In place of the classical approach, Lakoff develops an account of categorization based on empirical studies, primarily relying on languages. Categories are revealed to develop from prototypes--"best examples"--via various extensions. Reason plays a role, along with experience and imagination, both in selecting prototypes and in the process of extending them.

The process is lawful (like a game of chess), rather than rule-bound (like a decoder ring) -- there are certain ways it can go, and ways it cannot go (or at least very strongly tend to go and not go), but this leaves a tremendous range of freedom.

Clearly, Lakoff's view of categories doesn't invalidate the use of formal systems in particular contexts. It simply denies their usage as a general approach to understanding human cognition.

Thus, I think that Chomsky's approach in analyzing racist arguments about IQ is a useful deployment of formal analysis, but I think that Lakoff provides a much richer framework for understanding political discourse in general, which he develops in his book *Moral Politics: What Conservatives Know That Liberals Don't.* ("Liberals" in this schema specifically includes democratic leftists.)

Lakoff argues that both liberals and conservatives derive their politics from family values -- only from quite different versions, what he calls "Strict Father" vs. "Nurturant Parent." Lakoff argues that these models of family values, roles and dynamics serve as the source domains that are mapped onto the target domains of political issues in general.
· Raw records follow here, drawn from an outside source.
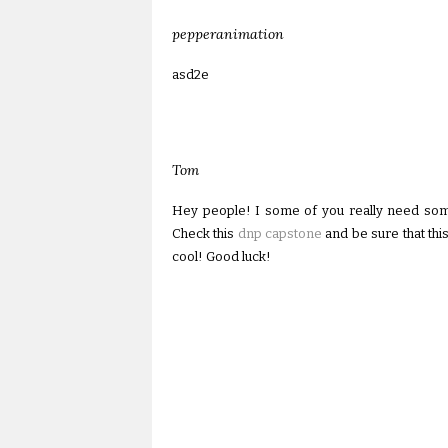
pepperanimation
asd2e
Tom
Hey people! I some of you really need som
Check this
dnp capstone
and be sure that this
cool! Good luck!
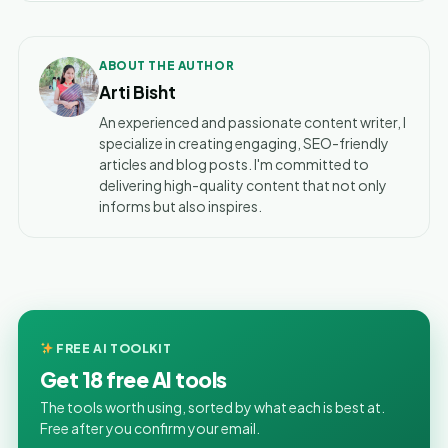
ABOUT THE AUTHOR
Arti Bisht
An experienced and passionate content writer, I
specialize in creating engaging, SEO-friendly
articles and blog posts. I'm committed to
delivering high-quality content that not only
informs but also inspires.
FREE AI TOOLKIT
Get 18 free AI tools
The tools worth using, sorted by what each is best at.
Free after you confirm your email.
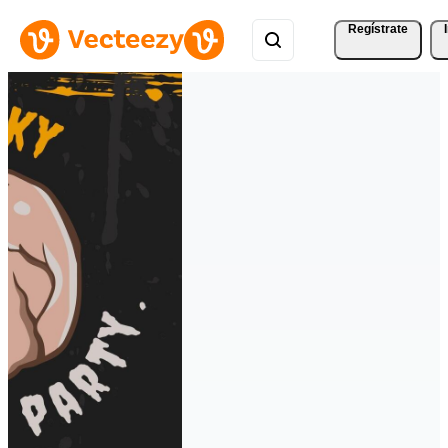
Regístrate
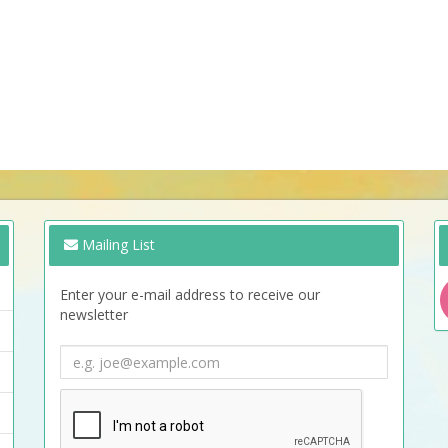
Mailing List
Enter your e-mail address to receive our
newsletter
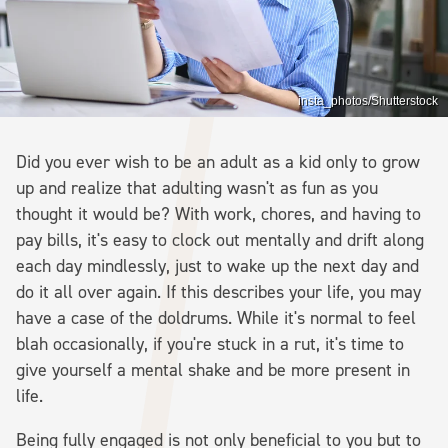
insta_photos/Shutterstock
Did you ever wish to be an adult as a kid only to grow
up and realize that adulting wasn't as fun as you
thought it would be? With work, chores, and having to
pay bills, it's easy to clock out mentally and drift along
each day mindlessly, just to wake up the next day and
do it all over again. If this describes your life, you may
have a case of the doldrums. While it's normal to feel
blah occasionally, if you're stuck in a rut, it's time to
give yourself a mental shake and be more present in
life.
Being fully engaged is not only beneficial to you but to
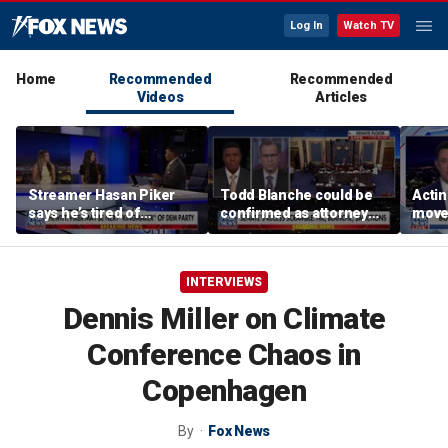
Log In
Watch TV
Home
Recommended
Recommended
Videos
Articles
Streamer Hasan Piker
Todd Blanche could be
Acti
says he’s tired of
confirmed as attorney
moves
apologizing for 9/11
general tonight
conf
comments
INTERVIEWS
Dennis Miller on Climate
Conference Chaos in
Copenhagen
By
Fox News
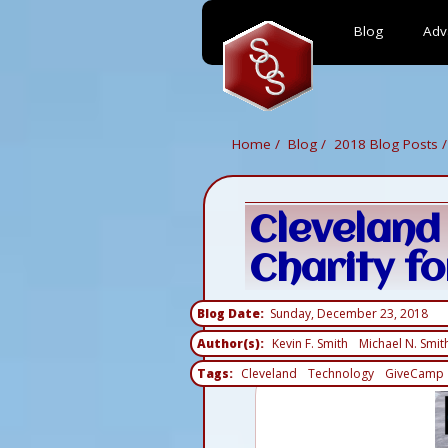
Blog
Adv
Skip
to
main
content
Home
Blog
2018 Blog Posts
Cleveland
Charity fo
Blog Date
Sunday, December 23, 2018
Author(s)
Kevin F. Smith
Michael N. Smit
Tags
Cleveland
Technology
GiveCamp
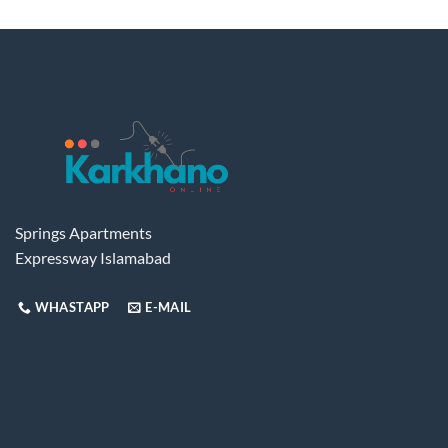
Springs Apartments
Expressway Islamabad
WHASTAPP
E-MAIL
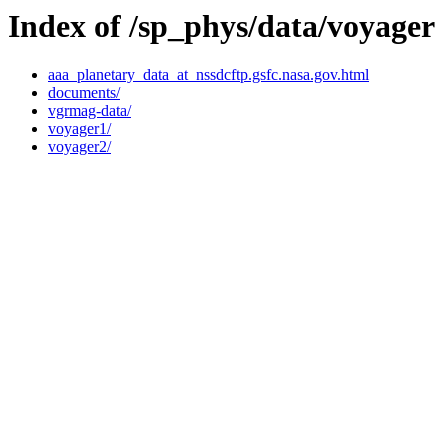
Index of /sp_phys/data/voyager
aaa_planetary_data_at_nssdcftp.gsfc.nasa.gov.html
documents/
vgrmag-data/
voyager1/
voyager2/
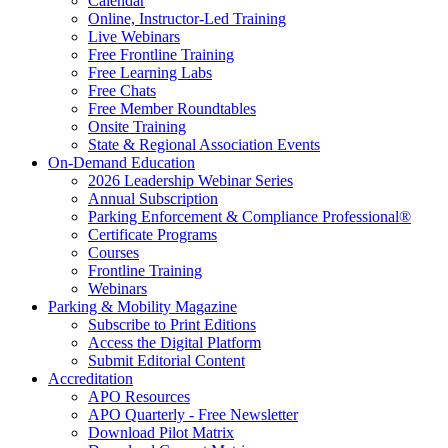
Calendar
Online, Instructor-Led Training
Live Webinars
Free Frontline Training
Free Learning Labs
Free Chats
Free Member Roundtables
Onsite Training
State & Regional Association Events
On-Demand Education
2026 Leadership Webinar Series
Annual Subscription
Parking Enforcement & Compliance Professional®
Certificate Programs
Courses
Frontline Training
Webinars
Parking & Mobility Magazine
Subscribe to Print Editions
Access the Digital Platform
Submit Editorial Content
Accreditation
APO Resources
APO Quarterly - Free Newsletter
Download Pilot Matrix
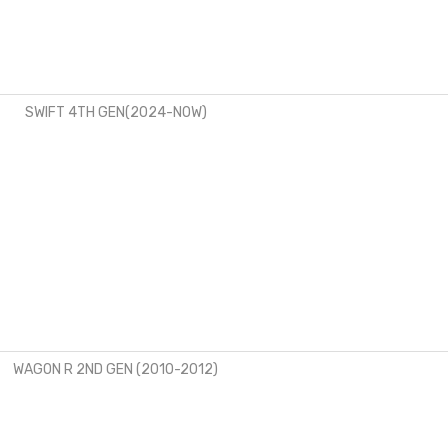
SWIFT 4TH GEN(2024-NOW)
WAGON R 2ND GEN (2010-2012)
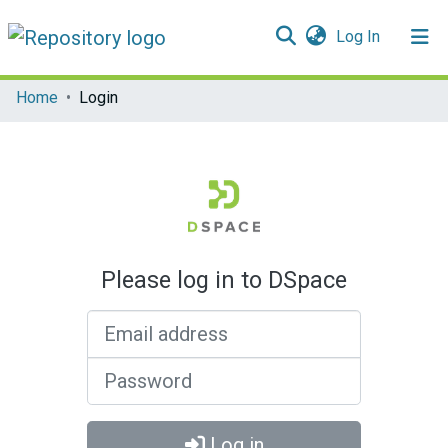
(current)
Log In
Communities & Collections
Home
Login
All of DSpace
Please log in to DSpace
Email address
Password
Log in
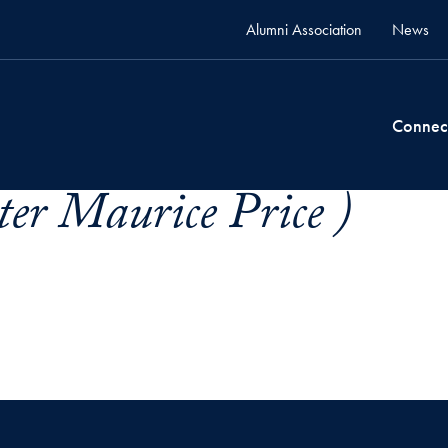
Alumni Association
News
Connec
ter Maurice Price )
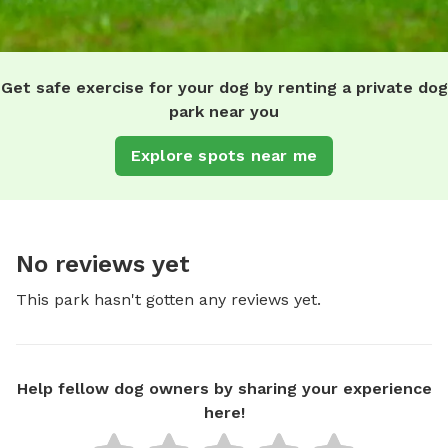
Get safe exercise for your dog by renting a private dog
park near you
Explore spots near me
No reviews yet
This park hasn't gotten any reviews yet.
Help fellow dog owners by sharing your experience
here!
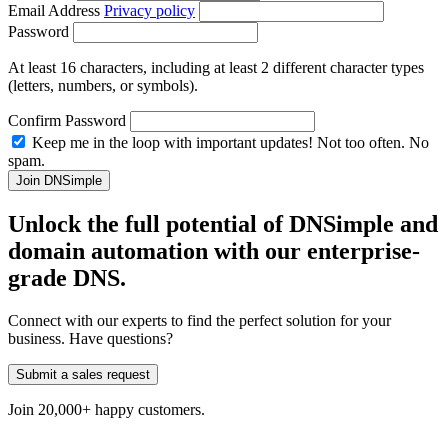
Email Address
Privacy policy
Password
At least 16 characters, including at least 2 different character types
(letters, numbers, or symbols).
Confirm Password
Keep me in the loop with important updates! Not too often. No
spam.
Unlock the full potential of DNSimple and
domain automation with our
enterprise-
grade
DNS.
Connect with our experts to find the perfect solution for your
business. Have questions?
Submit a sales request
Join 20,000+ happy customers.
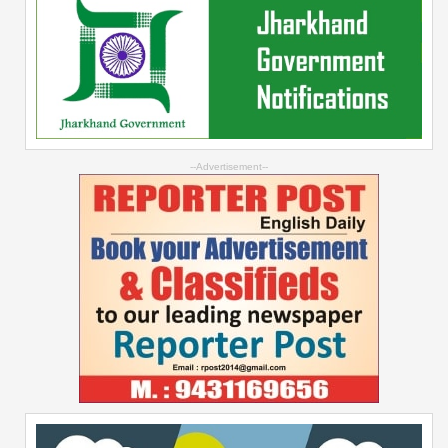
--Advertisement--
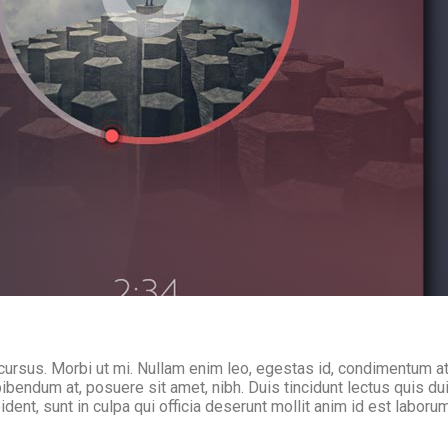
cursus. Morbi ut mi. Nullam enim leo, egestas id, condimentum at
endum at, posuere sit amet, nibh. Duis tincidunt lectus quis du
dent, sunt in culpa qui officia deserunt mollit anim id est laboru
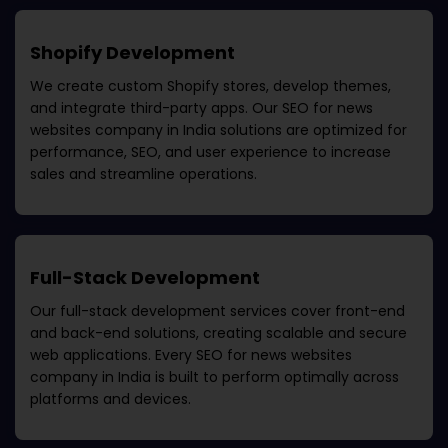
Shopify Development
We create custom Shopify stores, develop themes,
and integrate third-party apps. Our
SEO for news
websites company in India
solutions are optimized for
performance, SEO, and user experience to increase
sales and streamline operations.
Full-Stack Development
Our full-stack development services cover front-end
and back-end solutions, creating scalable and secure
web applications. Every
SEO for news websites
company in India
is built to perform optimally across
platforms and devices.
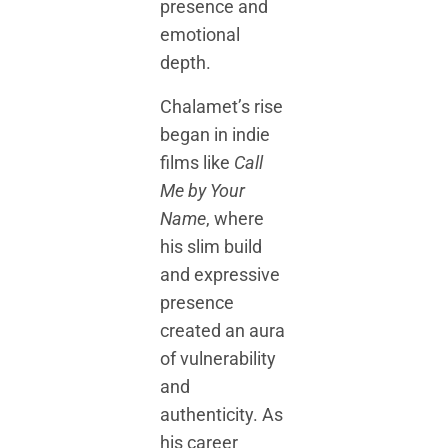
presence and
emotional
depth.
Chalamet’s rise
began in indie
films like
Call
Me by Your
Name
, where
his slim build
and expressive
presence
created an aura
of vulnerability
and
authenticity. As
his career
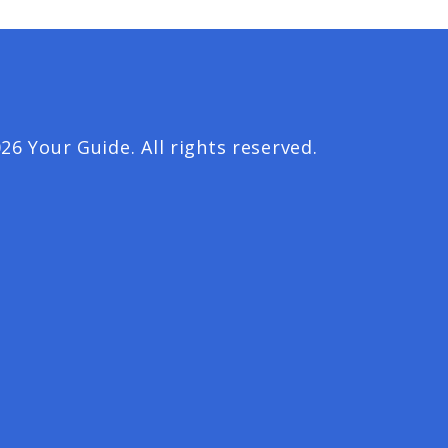
26 Your Guide. All rights reserved.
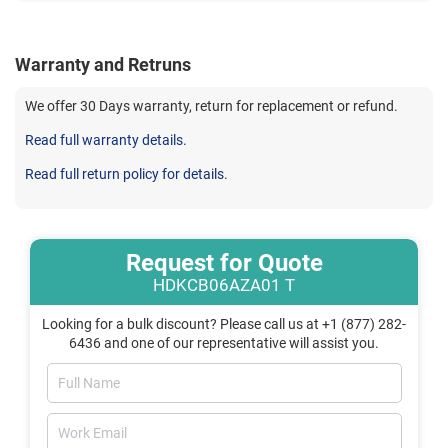
Warranty and Retruns
We offer 30 Days warranty, return for replacement or refund.
Read full warranty details.
Read full return policy for details.
Request for Quote
HDKCB06AZA01 T
Looking for a bulk discount? Please call us at +1 (877) 282-
6436 and one of our representative will assist you.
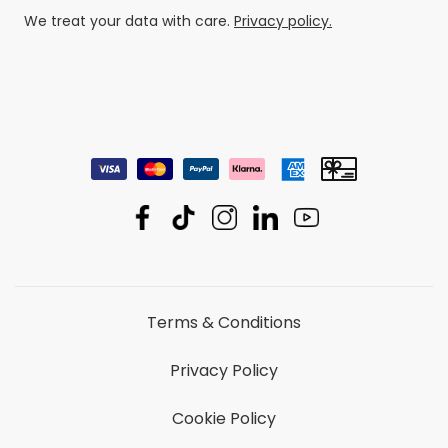
We treat your data with care.
Privacy policy.
Terms & Conditions
Privacy Policy
Cookie Policy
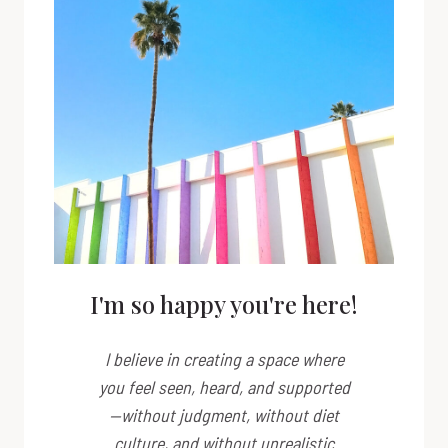
I'm so happy you're here!
I believe in creating a space where
you feel seen, heard, and supported
—without judgment, without diet
culture, and without unrealistic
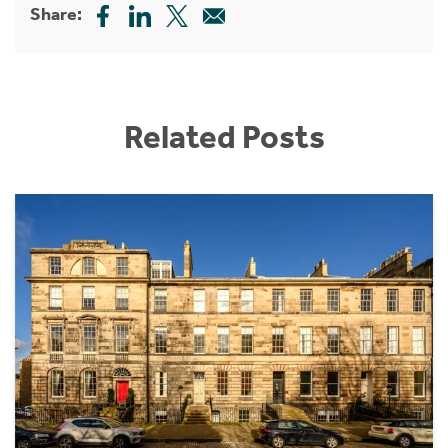
Share:
Related Posts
The "Strict Father" model includes as a central aspect the existence of moral hierarchies. Racism and sexism are specific instances of that hierarchy, but either can be abandoned without undermining the logic of the whole, so long as there is SOME content to the hierarchy. (Lakoff does not insist on any particular degree of consistency in any particular instance. He is explaining general systemic regularities, not particulars.)

Lakoff makes sense of categories as social constructs that are contingent, but not arbitrary. This seems to me self-evident, once you've got the traditional notions rinsed out of your head. It obviously makes a good deal of sense to regard them as tools for making sense of the world.

-- Paul Rosenberg Reason and Democracy rad at gte.net

"Let's put the information BACK into the information age!"